Per settimane tutta l’attenzione mediatica si è concentrata sulle ormai leggendarie accise. Non è che queste imposte stiano diventando un falso problema?

«Ovvio, perché non c’è un sistema di controllo del prezzo. In realtà per garantire gli automobilisti, il gestore dovrebbe esporre il prezzo di acquisto e le compagnie dovrebbe comunicare al ministero il prezzo di vendita. Si è molto dibattuto sul prezzo medio, noi siamo contrari poiché non è indicativo, è fuorviante. Su questa battaglia siamo soli. Tutto nasce purtroppo dalle famose “lenzuolate” di Bersani che hanno liberalizzato il sistema tranne l’operatività dei piccoli gestori ancora vincolati ai margini imposti dai petrolieri. Chi non è dentro non lo capisce, noi abbiamo famiglie e dipendenti, ci sono colleghi che portano a casa appena 50 euro al giorno. Inaccettabile. Un’altra questione che andrebbe seriamente affrontata poi è quella del bancomat. Il pagamento telematico è un servizio che rendiamo volentieri agli automobilisti perché riduce il rischio di rapine, ma non possiamo più reggere commissioni annue da 10mila o 20mila euro. A questo punto o le pagano i clienti o se le cariche lo Stato»

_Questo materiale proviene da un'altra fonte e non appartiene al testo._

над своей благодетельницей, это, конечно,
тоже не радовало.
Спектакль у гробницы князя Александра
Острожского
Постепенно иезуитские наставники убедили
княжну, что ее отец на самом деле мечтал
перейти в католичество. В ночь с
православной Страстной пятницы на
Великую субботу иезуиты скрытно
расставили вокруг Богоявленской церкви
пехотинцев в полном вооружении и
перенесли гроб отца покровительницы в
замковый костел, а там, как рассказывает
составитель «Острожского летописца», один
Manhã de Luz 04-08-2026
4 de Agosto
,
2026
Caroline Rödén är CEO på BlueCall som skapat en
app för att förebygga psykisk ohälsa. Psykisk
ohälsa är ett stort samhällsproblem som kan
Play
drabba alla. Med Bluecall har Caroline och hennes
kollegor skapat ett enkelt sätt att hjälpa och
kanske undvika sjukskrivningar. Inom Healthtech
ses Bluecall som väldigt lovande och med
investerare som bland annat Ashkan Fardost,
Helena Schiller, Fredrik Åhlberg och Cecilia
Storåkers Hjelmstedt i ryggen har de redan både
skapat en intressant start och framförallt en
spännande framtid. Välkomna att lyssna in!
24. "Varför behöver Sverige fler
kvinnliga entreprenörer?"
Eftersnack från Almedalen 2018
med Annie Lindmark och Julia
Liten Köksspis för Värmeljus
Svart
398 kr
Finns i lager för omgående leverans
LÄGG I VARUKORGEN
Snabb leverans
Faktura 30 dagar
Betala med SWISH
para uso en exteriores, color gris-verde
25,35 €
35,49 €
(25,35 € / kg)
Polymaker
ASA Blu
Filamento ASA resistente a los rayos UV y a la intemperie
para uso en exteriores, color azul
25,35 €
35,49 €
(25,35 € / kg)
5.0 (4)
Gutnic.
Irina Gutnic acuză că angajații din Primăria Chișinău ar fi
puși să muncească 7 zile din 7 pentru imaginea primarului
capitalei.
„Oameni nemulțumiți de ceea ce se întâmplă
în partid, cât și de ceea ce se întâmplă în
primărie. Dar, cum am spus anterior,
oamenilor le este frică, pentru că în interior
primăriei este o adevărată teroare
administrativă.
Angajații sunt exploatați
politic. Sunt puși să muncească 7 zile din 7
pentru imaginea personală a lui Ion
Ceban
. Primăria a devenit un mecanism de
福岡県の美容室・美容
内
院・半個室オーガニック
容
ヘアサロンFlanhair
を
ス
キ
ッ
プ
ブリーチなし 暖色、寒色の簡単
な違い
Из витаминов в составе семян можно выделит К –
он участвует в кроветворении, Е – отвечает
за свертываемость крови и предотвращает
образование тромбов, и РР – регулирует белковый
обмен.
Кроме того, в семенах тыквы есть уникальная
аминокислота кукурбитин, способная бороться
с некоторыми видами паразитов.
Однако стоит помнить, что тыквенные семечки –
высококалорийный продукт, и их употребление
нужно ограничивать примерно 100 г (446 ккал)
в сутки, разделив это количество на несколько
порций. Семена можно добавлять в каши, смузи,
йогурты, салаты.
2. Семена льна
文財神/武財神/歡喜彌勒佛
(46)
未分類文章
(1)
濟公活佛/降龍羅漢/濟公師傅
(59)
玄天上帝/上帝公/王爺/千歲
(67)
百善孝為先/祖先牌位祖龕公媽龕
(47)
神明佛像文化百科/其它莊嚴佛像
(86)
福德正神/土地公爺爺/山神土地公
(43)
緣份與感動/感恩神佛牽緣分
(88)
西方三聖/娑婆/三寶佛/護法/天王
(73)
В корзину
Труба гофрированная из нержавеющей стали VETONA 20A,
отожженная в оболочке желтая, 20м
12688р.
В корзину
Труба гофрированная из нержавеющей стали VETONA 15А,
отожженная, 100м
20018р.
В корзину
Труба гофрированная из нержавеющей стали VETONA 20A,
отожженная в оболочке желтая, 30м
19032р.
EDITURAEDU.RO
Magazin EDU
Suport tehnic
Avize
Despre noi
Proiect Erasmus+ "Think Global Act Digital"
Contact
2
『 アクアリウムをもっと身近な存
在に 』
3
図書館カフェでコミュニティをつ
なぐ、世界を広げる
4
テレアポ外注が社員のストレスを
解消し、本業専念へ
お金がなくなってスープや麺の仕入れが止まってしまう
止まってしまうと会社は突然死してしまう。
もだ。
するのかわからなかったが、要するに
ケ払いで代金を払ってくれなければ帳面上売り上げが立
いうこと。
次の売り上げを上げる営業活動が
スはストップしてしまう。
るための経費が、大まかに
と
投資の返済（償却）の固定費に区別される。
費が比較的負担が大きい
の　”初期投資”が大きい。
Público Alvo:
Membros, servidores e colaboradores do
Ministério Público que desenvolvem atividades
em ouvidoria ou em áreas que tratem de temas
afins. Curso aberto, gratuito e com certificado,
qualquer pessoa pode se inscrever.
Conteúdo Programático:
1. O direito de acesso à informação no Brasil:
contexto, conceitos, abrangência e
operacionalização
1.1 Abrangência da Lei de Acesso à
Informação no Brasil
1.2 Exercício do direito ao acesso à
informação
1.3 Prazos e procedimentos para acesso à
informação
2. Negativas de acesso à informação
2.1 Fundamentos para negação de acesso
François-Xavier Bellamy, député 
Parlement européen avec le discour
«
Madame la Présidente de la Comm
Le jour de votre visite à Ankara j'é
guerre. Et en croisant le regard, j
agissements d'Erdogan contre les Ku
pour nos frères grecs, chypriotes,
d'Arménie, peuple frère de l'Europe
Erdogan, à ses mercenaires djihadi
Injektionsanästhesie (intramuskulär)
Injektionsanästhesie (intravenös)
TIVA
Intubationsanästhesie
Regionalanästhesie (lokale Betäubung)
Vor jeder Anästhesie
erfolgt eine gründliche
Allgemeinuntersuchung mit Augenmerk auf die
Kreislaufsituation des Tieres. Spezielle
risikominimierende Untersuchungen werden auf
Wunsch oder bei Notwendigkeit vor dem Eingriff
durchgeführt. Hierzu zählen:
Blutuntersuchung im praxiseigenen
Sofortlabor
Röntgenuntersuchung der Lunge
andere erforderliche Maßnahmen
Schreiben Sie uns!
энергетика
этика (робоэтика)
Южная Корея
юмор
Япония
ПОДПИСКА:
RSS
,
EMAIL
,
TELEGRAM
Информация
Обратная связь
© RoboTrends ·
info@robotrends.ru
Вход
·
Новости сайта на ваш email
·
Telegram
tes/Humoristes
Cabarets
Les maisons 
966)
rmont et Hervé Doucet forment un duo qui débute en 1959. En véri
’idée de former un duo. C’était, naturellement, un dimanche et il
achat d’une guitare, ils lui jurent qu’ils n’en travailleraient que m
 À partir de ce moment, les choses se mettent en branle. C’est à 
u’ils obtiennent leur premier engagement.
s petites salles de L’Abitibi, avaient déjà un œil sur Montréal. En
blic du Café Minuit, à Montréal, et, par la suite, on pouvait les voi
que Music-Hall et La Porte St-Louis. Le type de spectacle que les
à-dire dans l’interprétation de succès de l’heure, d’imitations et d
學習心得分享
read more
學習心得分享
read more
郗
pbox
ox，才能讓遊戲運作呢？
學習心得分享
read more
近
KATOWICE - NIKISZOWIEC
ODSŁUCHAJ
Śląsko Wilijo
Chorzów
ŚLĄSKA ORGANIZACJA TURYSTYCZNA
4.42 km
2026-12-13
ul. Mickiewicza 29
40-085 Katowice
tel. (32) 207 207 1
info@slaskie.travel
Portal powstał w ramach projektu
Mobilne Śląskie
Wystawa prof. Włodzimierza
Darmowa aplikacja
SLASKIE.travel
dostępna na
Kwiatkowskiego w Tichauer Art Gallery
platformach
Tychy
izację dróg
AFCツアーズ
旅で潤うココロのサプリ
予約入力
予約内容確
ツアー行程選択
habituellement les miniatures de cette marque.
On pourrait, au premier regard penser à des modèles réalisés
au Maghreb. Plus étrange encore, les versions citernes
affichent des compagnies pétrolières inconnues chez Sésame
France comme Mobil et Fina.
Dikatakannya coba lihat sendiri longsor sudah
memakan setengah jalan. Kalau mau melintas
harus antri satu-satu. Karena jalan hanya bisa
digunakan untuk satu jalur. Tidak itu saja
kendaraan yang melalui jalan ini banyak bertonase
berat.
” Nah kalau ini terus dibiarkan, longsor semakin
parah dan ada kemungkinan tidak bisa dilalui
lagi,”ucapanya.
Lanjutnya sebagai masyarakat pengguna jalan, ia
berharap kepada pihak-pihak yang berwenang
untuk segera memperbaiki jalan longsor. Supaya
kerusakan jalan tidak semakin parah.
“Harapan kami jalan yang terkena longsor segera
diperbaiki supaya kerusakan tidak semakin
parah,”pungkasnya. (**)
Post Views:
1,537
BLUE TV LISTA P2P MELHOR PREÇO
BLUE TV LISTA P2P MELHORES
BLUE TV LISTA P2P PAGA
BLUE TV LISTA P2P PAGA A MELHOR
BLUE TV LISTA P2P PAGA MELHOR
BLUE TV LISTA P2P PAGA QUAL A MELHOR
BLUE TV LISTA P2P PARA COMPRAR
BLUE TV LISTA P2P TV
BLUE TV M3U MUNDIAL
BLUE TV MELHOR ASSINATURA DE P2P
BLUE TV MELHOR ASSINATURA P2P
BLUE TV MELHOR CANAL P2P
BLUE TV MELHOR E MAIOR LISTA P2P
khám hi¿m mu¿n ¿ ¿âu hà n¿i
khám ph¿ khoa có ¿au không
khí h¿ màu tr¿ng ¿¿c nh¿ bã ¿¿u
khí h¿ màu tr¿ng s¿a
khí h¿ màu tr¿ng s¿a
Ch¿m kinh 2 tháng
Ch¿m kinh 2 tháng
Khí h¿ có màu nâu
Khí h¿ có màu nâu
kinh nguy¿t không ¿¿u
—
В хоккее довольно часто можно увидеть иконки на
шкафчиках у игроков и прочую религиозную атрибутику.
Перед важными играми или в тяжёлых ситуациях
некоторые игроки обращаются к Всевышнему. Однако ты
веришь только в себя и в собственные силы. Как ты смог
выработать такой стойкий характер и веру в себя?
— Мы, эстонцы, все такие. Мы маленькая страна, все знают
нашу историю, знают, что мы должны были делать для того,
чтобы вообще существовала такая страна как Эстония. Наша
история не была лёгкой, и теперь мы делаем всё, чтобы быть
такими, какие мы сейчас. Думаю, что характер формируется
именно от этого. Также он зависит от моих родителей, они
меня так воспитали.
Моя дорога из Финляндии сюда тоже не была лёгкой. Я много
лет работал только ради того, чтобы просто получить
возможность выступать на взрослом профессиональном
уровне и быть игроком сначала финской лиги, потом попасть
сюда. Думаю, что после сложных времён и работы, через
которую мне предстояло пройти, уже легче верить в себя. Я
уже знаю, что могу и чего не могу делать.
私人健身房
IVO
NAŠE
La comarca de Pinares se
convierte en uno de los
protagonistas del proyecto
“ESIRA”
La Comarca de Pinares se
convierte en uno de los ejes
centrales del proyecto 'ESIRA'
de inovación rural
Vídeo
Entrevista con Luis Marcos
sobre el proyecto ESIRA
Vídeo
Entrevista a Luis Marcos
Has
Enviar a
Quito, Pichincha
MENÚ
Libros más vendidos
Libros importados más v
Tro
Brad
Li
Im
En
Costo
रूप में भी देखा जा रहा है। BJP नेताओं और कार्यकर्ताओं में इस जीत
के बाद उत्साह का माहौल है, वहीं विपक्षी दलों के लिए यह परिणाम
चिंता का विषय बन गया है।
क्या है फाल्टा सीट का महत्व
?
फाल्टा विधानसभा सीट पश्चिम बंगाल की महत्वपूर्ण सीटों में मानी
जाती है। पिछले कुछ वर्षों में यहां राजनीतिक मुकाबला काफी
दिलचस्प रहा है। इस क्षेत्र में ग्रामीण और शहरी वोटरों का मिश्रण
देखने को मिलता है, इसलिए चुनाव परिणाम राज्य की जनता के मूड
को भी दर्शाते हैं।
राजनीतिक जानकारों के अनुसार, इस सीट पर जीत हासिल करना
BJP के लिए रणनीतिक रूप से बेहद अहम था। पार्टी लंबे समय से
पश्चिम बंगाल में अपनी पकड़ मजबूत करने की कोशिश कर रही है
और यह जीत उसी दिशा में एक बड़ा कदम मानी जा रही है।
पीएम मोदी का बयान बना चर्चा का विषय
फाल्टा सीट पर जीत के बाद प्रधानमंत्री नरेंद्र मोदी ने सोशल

A chi fa comodo questo caos?

«Naturalmente alle compagnie petrolifere e ai loro fiancheggiatori. L’Angac da tempo ripropone l’istituzione del Cip, il Comitato interministeriale prezzi. Storicamente sappiamo che in congiunture negative, condizionate da eventi di forte impatto economico, interveniva il Cip e fissava il prezzo unico in tutta Italia. Questa liberalizzazione ha svilito la nostra professione: un tempo l’automobilista arrivava e riceveva l’assistenza completa: dalla benzina alla pressione degli pneumatici. Ora all’utente interessa solo il prezzo al litro».

Presidente Balia, secondo lei anche il fenomeno delle pompe bianche è stata una reazione alle anomalie del sistema?

«In realtà le pompe bianche sono esse stesse un’anomalia perché hanno contribuito ad alterare il mercato dei carburanti. In Italia si registrano dai 13 ai 15 miliardi di evasione fiscale all’anno nel settore dei carburanti che arrivano dall’estero, senza accise e senza Iva. Quando lei vede prezzi troppo bassi, lì c’è evasione fiscale. Noi non possiamo reggere la concorrenza di quei prezzi perché abbiamo un contratto in esclusiva con le compagnie petrolifere e siamo controllati da remoto, sanno quanto compriamo e vendiamo, sanno tutto. Abbiamo fatto decine di esposti, ma si non è mosso nessuno. Ma non solo. Facciamo decine di corsi per garantire la sicurezza del cliente in casi di emergenza nelle aree di servizio. Tutto inutile, arriva un automobilista qualunque per rifornirsi al self e fa le stesse cose che facciamo noi. C’è gente che fuma o che parla al telefono mentre fa benzina, addirittura è capitato che qualcuno se ne sia andato con la pompa attaccata all’auto…».